Complex Shapes, New Functions
DNA can mimic protein functions by folding into elaborate, three-dimensional structures, according to a study from researchers at Weill Cornell Medicine and the National Heart, Lung, and Blood Institute, part of the National Institutes of Health.
In the study, published in Nature, the researchers used high-resolution imaging techniques to reveal the novel and complex structure of a DNA molecule they created that mimics the activity of a protein called green fluorescent protein (GFP). GFP, which was derived from jellyfish, has become an important laboratory tool, functioning as a fluorescent tag or beacon in cells.

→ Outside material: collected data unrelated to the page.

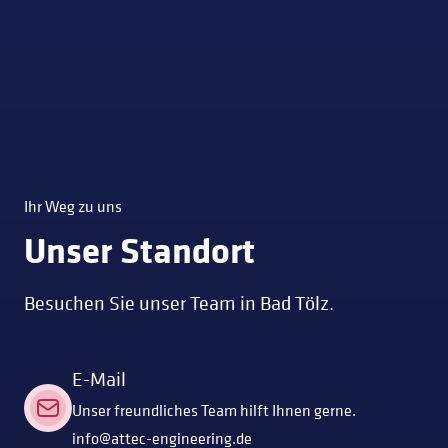
Ihr Weg zu uns
Unser Standort
Besuchen Sie unser Team in Bad Tölz.
E-Mail
Unser freundliches Team hilft Ihnen gerne.
info@attec-engineering.de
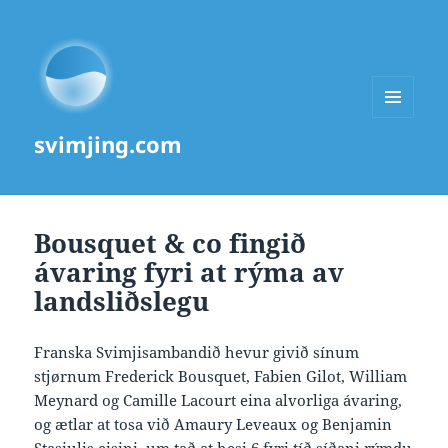
MENU
svimjing.com
AND
WIDGETS
Bousquet & co fingið
ávaring fyri at rýma av
landsliðslegu
Franska Svimjisambandið hevur givið sínum
stjørnum Frederick Bousquet, Fabien Gilot, William
Meynard og Camille Lacourt eina alvorliga ávaring,
og ætlar at tosa við Amaury Leveaux og Benjamin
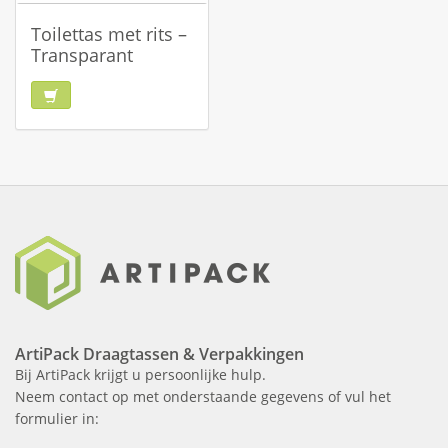
Toilettas met rits –
Transparant
ArtiPack Draagtassen & Verpakkingen
Bij ArtiPack krijgt u persoonlijke hulp.
Neem contact op met onderstaande gegevens of vul het
formulier in:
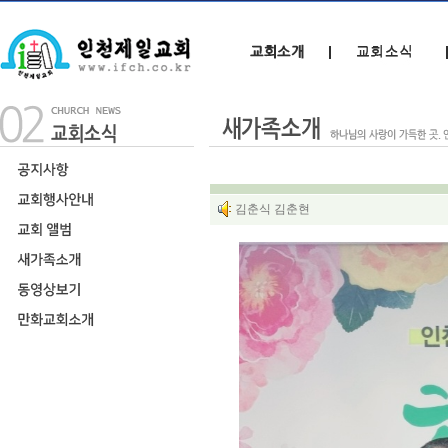
김춘식 김춘현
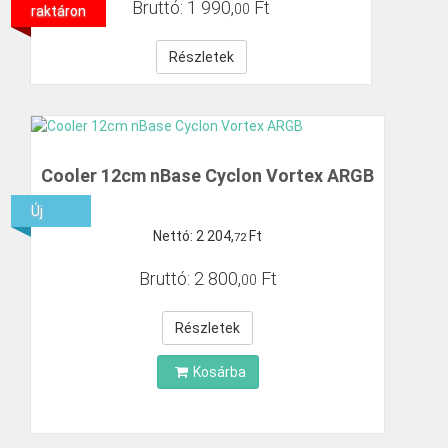
Bruttó:
1
990
,
Ft
00
raktáron
Részletek
Cooler 12cm nBase Cyclon Vortex ARGB
Új
Nettó:
2
204
,
Ft
72
Bruttó:
2
800
,
Ft
00
Részletek
Kosárba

The findings advance the science of how DNA can be made to fold into complex shapes, and will help researchers build such DNA molecules for a variety of laboratory and clinical applications. An all-DNA fluorescent tag that mimics GFP, for example, would often be ideal for labeling targeted pieces of DNA in biological studies and in diagnostic test kits, and would be relatively inexpensive to make.
“These findings really change our understanding of what we can do with DNA,” says study co-author Dr. Samie Jaffrey, the Greenberg-Starr Professor and a professor of pharmacology.